Well… if this entry doesn’t prove to you that I’m a bit of a girly-girl on the inside… I don’t know what will. Be warned; gushing emotions ahead.
EDIT: Originally I hadn’t included a picture of the dress, since I thought I’d have copyright issues. But now the picture dress has been added on.
After searching for hours in my town’s Downtown Fashion District—taking off/putting on my clothes, trying to endure the corset-like bridles, I finally came upon the dress that I wanted. And when I first tried it on, it was in an extra large. But despite the size I even liked how it looked on me. It was the first time I said “I like it” over and over again about a dress. And when they told me to order a medium online, they got my size right. They told my other and I that after enough times, they can just tell the size of a person straight away. When I put it on this afternoon, I was ecstatic. All the other dresses I tried on didn’t let me breathe or felt coarse. All of the dresses I tried in various stores were beautiful dresses. But they weren’t who I was. And then this one came—the third or second to last choice that I looked at, and the store management was so friendly and helped me and my mom out.
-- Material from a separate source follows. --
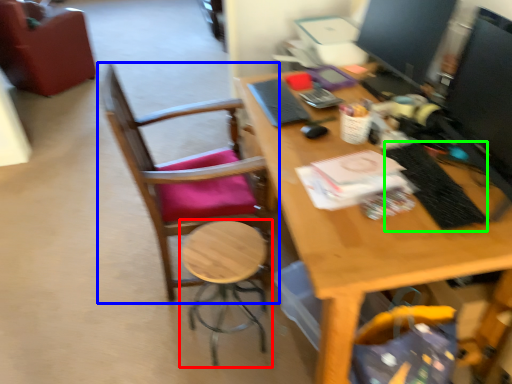 Question: Based on their relative distances, which object is farther from stool (highlighted by a red box)? Choose from chair (highlighted by a blue box) and laptop keyboard (highlighted by a green box).

Choices:
 (A) chair
 (B) laptop keyboard

Answer: (B)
Apparently, the dress that I chose is a red number that:
- [Is] made of satin
- [Has a] cross-over back w/adjustable string
- [Is] floor length
- [Has a] center back zipper
- [And has a] gathered bodice
It’s not the typical description one might express from a prom dress if compared to my unsupported stereotypes. Most of the time I see them as ball gowns or short little things, not some ornate adjustable string with an unbalanced flair. But I like it. And I’m glad my body responded well to it too.
But yeah, they shopping experience was wonderful, and the dress felt wonderful. I could breathe in it and I felt light, and if it becomes too tight for me, I can just adjust the strings.
In other words, I think I scored big time. But I’ll let you know once prom comes around. It’ll be the first time I’ve ever been at a school dance. Ever. You can only imagine what will happen.